Palatine Stadium
Brought to light at the end of the 19th century, the so-called Palatine Stadium is a building with an elongated rectangular plan (161 x 48 m), with a curvilinear southwestern side, surrounded on at least three sides by a portico with three floors/orders on top of each other and equipped on the eastern side with a gigantic exedra with a canopy roof (perhaps a nymphaeum or a summer triclinium more than a tribune). Situated on the eastern side of the Domus Flavia-Augustana, but at a height of about 10 m below it, it was built by Domitian in the late 1st century A.D. and restored several times during the following imperial age, certainly by Hadrian and then predominantly by Septimius Severus (late 2nd-early 3rd century), who also radically transformed the decorative apparatus (for example in the three lower rooms of the exedra, now decorated with refined paintings and black and white floor mosaics).
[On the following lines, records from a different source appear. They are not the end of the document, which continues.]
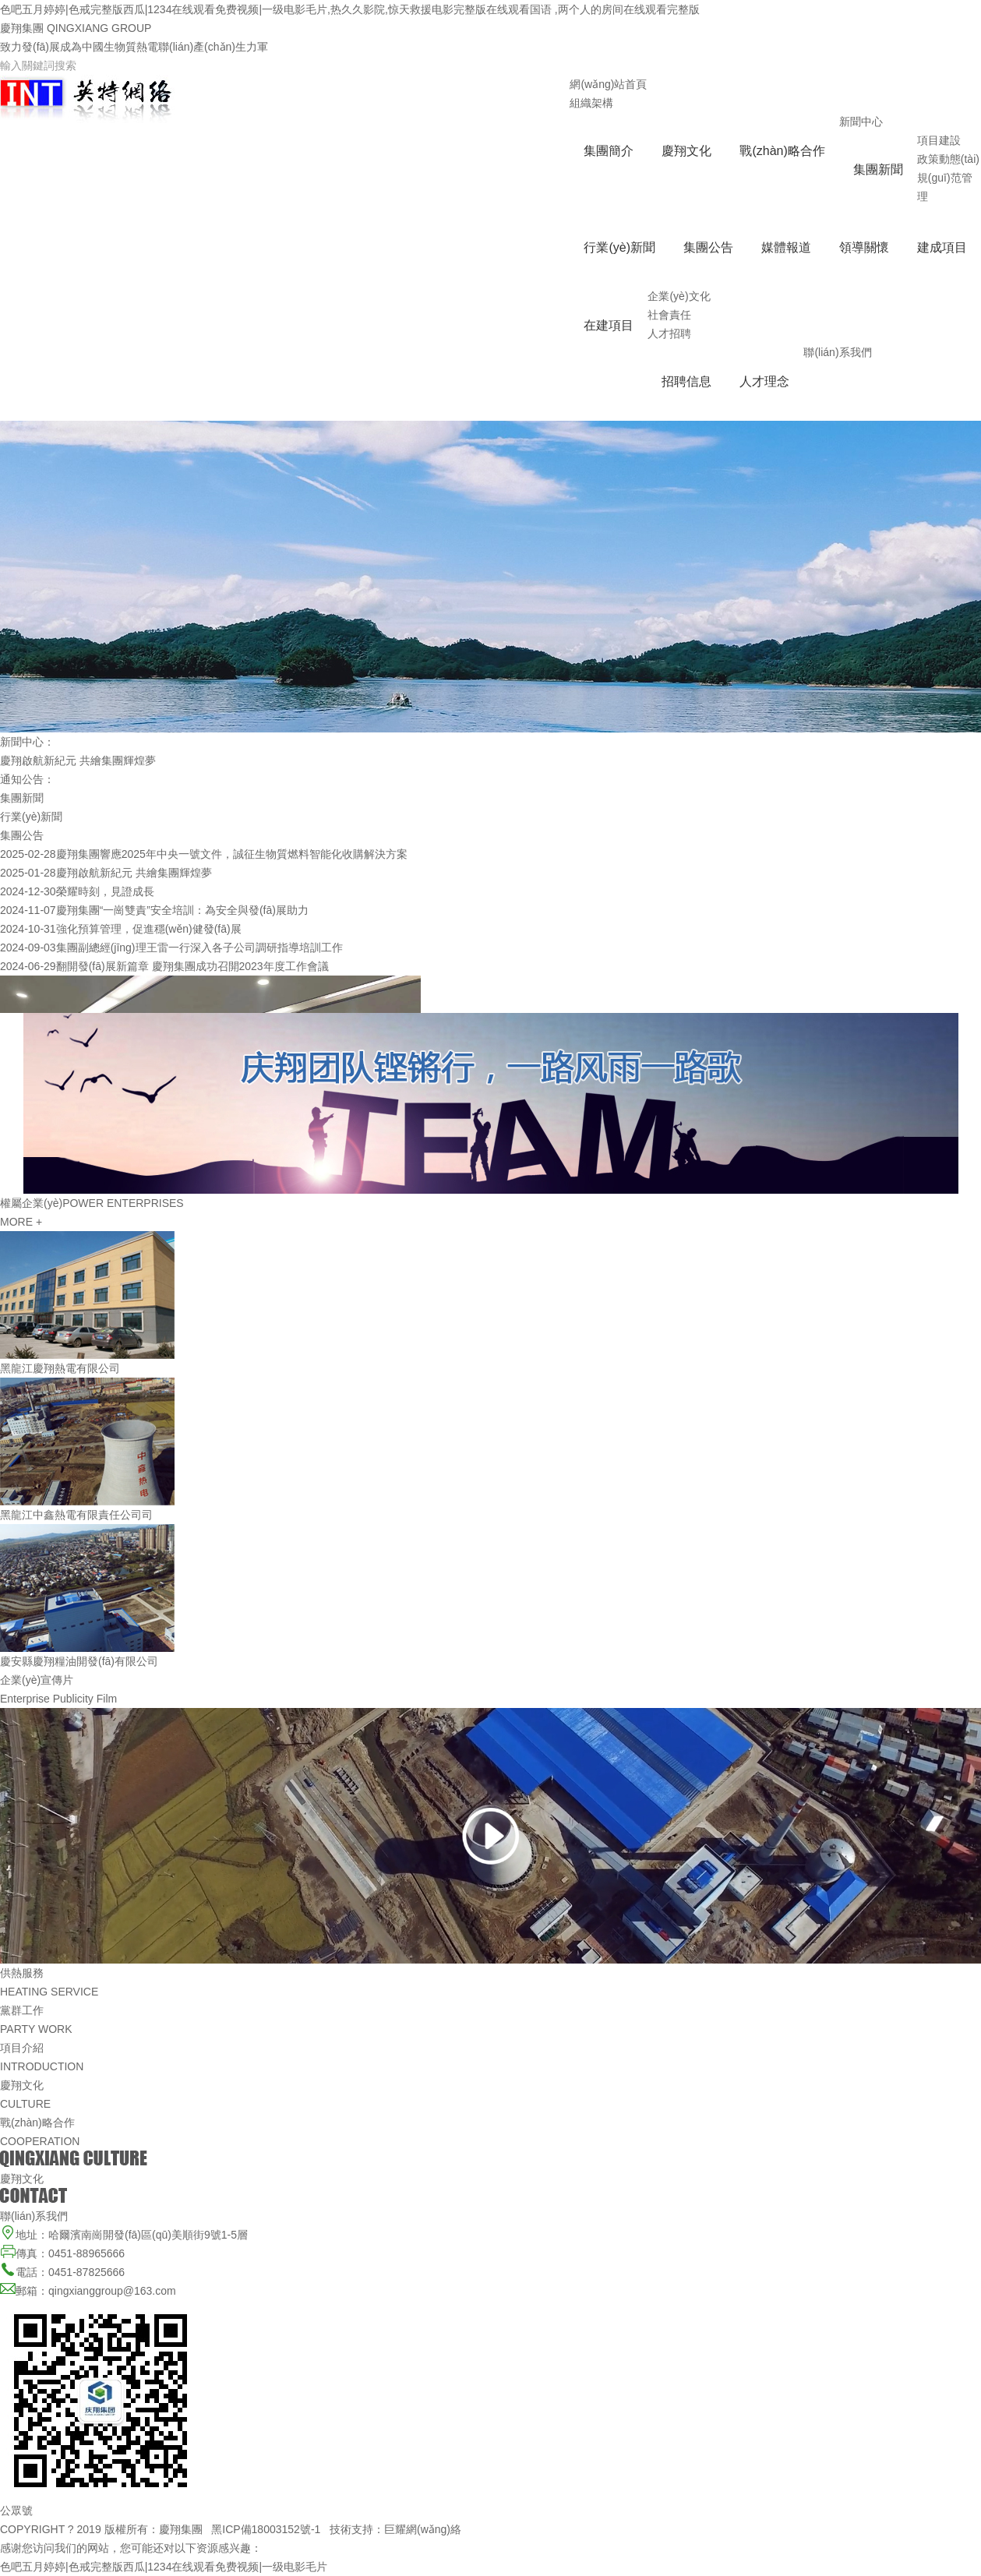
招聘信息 (686, 381)
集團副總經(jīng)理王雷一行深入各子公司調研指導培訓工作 (199, 947)
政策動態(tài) (948, 159)
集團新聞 (878, 169)
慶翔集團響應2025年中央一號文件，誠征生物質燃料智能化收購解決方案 (232, 854)
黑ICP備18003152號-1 (265, 2529)
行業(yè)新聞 (619, 247)
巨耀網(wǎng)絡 (422, 2529)
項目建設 (939, 140)
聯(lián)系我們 (837, 352)
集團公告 (708, 247)
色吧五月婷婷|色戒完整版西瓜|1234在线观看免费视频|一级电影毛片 (163, 2566)
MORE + (21, 1222)
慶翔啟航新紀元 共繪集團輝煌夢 (78, 760)
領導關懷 (864, 247)
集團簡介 (608, 150)
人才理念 (764, 381)
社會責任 (669, 315)
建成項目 (942, 247)
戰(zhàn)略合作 (781, 150)
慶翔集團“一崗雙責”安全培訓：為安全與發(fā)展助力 (182, 910)
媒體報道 (786, 247)
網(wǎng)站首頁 (608, 84)
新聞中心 (861, 121)
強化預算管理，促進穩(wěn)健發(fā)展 (149, 929)
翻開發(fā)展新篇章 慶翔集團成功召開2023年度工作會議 (192, 966)
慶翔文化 (686, 150)
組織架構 (591, 103)
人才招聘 (669, 333)
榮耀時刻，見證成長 (105, 891)
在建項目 (608, 325)
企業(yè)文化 (679, 296)
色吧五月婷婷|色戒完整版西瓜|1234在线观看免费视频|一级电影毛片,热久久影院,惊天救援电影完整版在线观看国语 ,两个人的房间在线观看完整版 (350, 9)
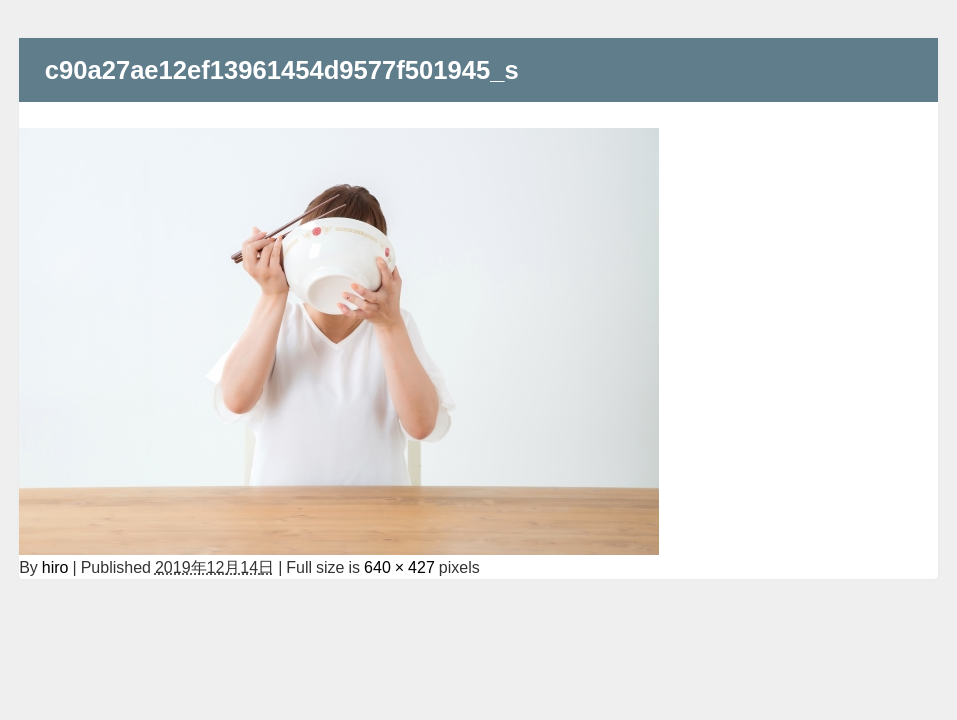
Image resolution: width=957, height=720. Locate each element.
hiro (55, 567)
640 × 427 (399, 567)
As far as its function is concerned, the definition of Stadium is probably improper (despite its curved side), but it is possible that it was used for gymnastic-athletic exercises (a sort of gym), while it seems to reject the identification with the Hippodromus Palatii mentioned in the Passion of St. Sebastian (Act. Sanct. Ian. II, 278). More probably (and generically), the building was used as a garden and place of leisure for the family and imperial court, where one could walk among flowerbeds and works of art, since in this area many of the sculptures now on display at the Palatine Museum have been found. Only in the late age, perhaps at the time of Theoderic, was a large oval-shaped enclosure of uncertain function inserted in the southern half.